Like most mothers, I'd do anything for my children. My son, Jason, has high-functioning autism and it has challenged him all his life. With a lot of help and encouragement, he was able to graduate cum laude from high school. After some private lessons, he finally received his driver's license and now drives his own car that he bought himself, thanks to a part-time job with a local movie theater chain where he worked for a while, plus an inheritance from my mother when she passed.
Full time employment, however, seems to be the wall he can't hurdle. He applies but is rarely given the chance to even interview. When he was turned down for the third time for a part-time position at Barnes & Noble this past January, I decided it was time St. George, Utah had an independent bookstore of its own, selling all new books and offering a full slate of events. A bookstore with a heart for those on the autistic spectrum (as well as other disabilities). A bookstore that would give Jason a job and train him to take over one day should he so choose. And it's a natural fit for him--he's always loved books and even taught himself to read by age three.
You may think indie bookstores are dying, but it's just not so. A bookstore can be a profitable business if done right. Between 2009 and 2015 when so many other small businesses were going under, the number of independent bookstores rose--so much so that a Harvard professor set out to study the anomaly to find out what they were doing differently. In short, he found that truly successful bookstore all engaged in what he called "the 3 Cs--Community, Convening, and Curation." That's what we have planned to do with our bookstore.
The Book Bungalow opened on September 26, 2018, and had its Grand Opening on October 19th. We're reaching out to the community, continuing to carefully curate our collection of books, and filling up the calendar with events--sometimes as many as four a week.
In fact, thanks to our good friend, Elise West of Affogato Coffee Shop, we had our first author event--featuring "Chasing Portraits" by Elizabeth Rynecki--about three weeks before we even opened, and we sold 19 of the 24 books sent by Penguin Random House.
The bookcases are now full and we're gradually spreading the word that St. George finally has a full-service independent bookstore. Still, after spending so much for an opening inventory, we certainly aren't making enough yet to pay Jason a salary--or anyone else, for that matter.
Here's where you can help.
Choose to buy your books locally here at The Book Bungalow. Sure, you could get them cheaper on line, but Amazon or any other online or big box source can't give you the feeling you'll get as soon as you walk through our door. And the money you spend locally helps the local tax base, it doesn't go out of state to big corporate headquarters.

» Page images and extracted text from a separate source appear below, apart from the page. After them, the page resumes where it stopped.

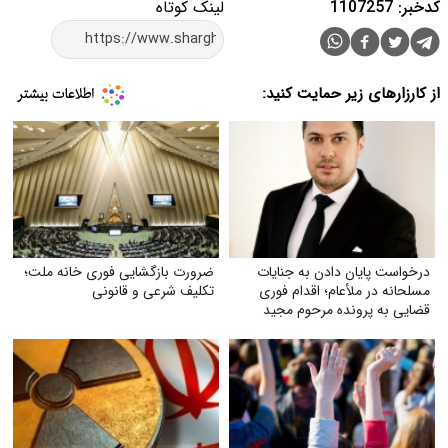
کدخبر: 1107257
لینک کوتاه
از کارزارهای زیر حمایت کنید:
درخواست پایان دادن به جنایات
ضرورت بازگشایی فوری خانه ملت؛
مسلحانه در ملأعام؛ اقدام فوری
تکلیف شرعی و قانونی
قضایی به پرونده مرحوم مجید
دادخدایی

Sign up to receive our monthly newsletter, and then come to our events to meet fellow book lovers.
Most of all, spread the word about us in person and on social media. And we would LOVE some more Google reviews.

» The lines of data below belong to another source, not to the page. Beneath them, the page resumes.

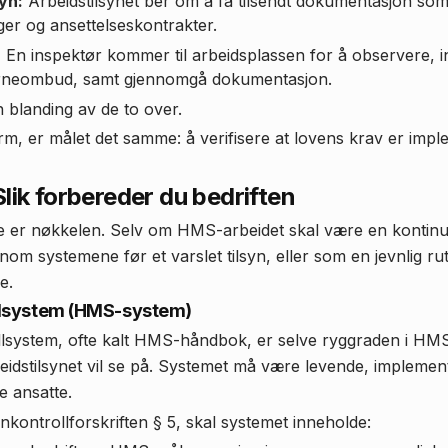
yn:
Arbeidstilsynet ber om å få tilsendt dokumentasjon 
ger og ansettelseskontrakter.
:
En inspektør kommer til arbeidsplassen for å observere, in
erneombud, samt gjennomgå dokumentasjon.
 blanding av de to over.
m, er målet det samme: å verifisere at lovens krav er impl
Slik forbereder du bedriften
 er nøkkelen. Selv om HMS-arbeidet skal være en kontinue
nnom systemene før et varslet tilsyn, eller som en jevnlig ru
e.
ollsystem (HMS-system)
ollsystem, ofte kalt HMS-håndbok, er selve ryggraden i HMS
beidstilsynet vil se på. Systemet må være levende, implemen
le ansatte.
ernkontrollforskriften § 5, skal systemet inneholde:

And if you happen to love books and bookstores and have deeper pockets than the average citizen, think about donating $1,000 or more to sponsor your own shelf or even a whole room in our store.
If you have a grown child or relative with autism, or know someone who does, you are no doubt aware that they don't get nearly the kinds of services the younger kids do. If you can do any of the above, I'll thank you, Jason will thank you, and the communities of St. George, Washington, Santa Clara, and Ivins here in Southern Utah will thrive all the more with a bookstore that brings readers and writers together and welcomes everyone.
We did this for two reasons: to help build a bridge for Jason to his future and to help bridge the literary arts communities of Southern Utah.